Top of Input records

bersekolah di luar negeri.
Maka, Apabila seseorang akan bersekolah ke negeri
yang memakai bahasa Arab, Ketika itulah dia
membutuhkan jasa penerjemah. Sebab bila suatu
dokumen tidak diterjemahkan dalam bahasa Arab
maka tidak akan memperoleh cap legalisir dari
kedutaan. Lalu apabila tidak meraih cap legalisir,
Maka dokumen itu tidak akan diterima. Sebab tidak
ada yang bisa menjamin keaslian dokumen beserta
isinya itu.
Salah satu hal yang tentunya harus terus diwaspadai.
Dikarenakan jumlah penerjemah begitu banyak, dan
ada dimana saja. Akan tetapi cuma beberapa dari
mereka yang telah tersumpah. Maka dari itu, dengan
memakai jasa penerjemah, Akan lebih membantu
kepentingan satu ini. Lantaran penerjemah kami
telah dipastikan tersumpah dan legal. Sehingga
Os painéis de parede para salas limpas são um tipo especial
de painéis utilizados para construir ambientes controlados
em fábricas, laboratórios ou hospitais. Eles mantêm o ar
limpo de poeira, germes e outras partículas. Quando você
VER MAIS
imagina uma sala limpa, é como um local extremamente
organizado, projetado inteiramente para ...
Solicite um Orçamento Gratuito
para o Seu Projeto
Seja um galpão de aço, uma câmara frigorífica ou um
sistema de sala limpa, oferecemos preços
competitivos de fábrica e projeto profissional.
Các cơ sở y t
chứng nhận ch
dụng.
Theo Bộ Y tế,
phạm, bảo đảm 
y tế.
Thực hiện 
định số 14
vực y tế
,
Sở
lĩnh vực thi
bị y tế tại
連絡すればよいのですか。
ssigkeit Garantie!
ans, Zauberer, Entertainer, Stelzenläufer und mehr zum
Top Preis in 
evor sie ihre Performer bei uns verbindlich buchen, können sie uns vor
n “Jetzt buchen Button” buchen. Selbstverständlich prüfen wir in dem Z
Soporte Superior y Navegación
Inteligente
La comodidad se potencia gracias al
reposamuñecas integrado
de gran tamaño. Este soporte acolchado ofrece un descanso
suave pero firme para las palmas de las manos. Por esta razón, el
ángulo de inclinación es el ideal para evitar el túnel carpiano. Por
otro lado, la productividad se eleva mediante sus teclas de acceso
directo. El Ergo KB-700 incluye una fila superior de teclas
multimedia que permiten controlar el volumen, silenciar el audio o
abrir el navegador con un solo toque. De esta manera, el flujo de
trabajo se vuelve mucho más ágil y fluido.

Bottom of Input records

Nothing may be omitted. Restate all of the entries exactly.

§ Solved problem
bersekolah di luar negeri.
Maka, Apabila seseorang akan bersekolah ke negeri
yang memakai bahasa Arab, Ketika itulah dia
membutuhkan jasa penerjemah. Sebab bila suatu
dokumen tidak diterjemahkan dalam bahasa Arab
maka tidak akan memperoleh cap legalisir dari
kedutaan. Lalu apabila tidak meraih cap legalisir,
Maka dokumen itu tidak akan diterima. Sebab tidak
ada yang bisa menjamin keaslian dokumen beserta
isinya itu.
Salah satu hal yang tentunya harus terus diwaspadai.
Dikarenakan jumlah penerjemah begitu banyak, dan
ada dimana saja. Akan tetapi cuma beberapa dari
mereka yang telah tersumpah. Maka dari itu, dengan
memakai jasa penerjemah, Akan lebih membantu
kepentingan satu ini. Lantaran penerjemah kami
telah dipastikan tersumpah dan legal. Sehingga
Os painéis de parede para salas limpas são um tipo especial
de painéis utilizados para construir ambientes controlados
em fábricas, laboratórios ou hospitais. Eles mantêm o ar
limpo de poeira, germes e outras partículas. Quando você
VER MAIS
imagina uma sala limpa, é como um local extremamente
organizado, projetado inteiramente para ...
Solicite um Orçamento Gratuito
para o Seu Projeto
Seja um galpão de aço, uma câmara frigorífica ou um
sistema de sala limpa, oferecemos preços
competitivos de fábrica e projeto profissional.
Các cơ sở y t
chứng nhận ch
dụng.
Theo Bộ Y tế,
phạm, bảo đảm 
y tế.
Thực hiện 
định số 14
vực y tế
,
Sở
lĩnh vực thi
bị y tế tại
連絡すればよいのですか。
ssigkeit Garantie!
ans, Zauberer, Entertainer, Stelzenläufer und mehr zum
Top Preis in 
evor sie ihre Performer bei uns verbindlich buchen, können sie uns vor
n “Jetzt buchen Button” buchen. Selbstverständlich prüfen wir in dem Z
Soporte Superior y Navegación
Inteligente
La comodidad se potencia gracias al
reposamuñecas integrado
de gran tamaño. Este soporte acolchado ofrece un descanso
suave pero firme para las palmas de las manos. Por esta razón, el
ángulo de inclinación es el ideal para evitar el túnel carpiano. Por
otro lado, la productividad se eleva mediante sus teclas de acceso
directo. El Ergo KB-700 incluye una fila superior de teclas
multimedia que permiten controlar el volumen, silenciar el audio o
abrir el navegador con un solo toque. De esta manera, el flujo de
trabajo se vuelve mucho más ágil y fluido.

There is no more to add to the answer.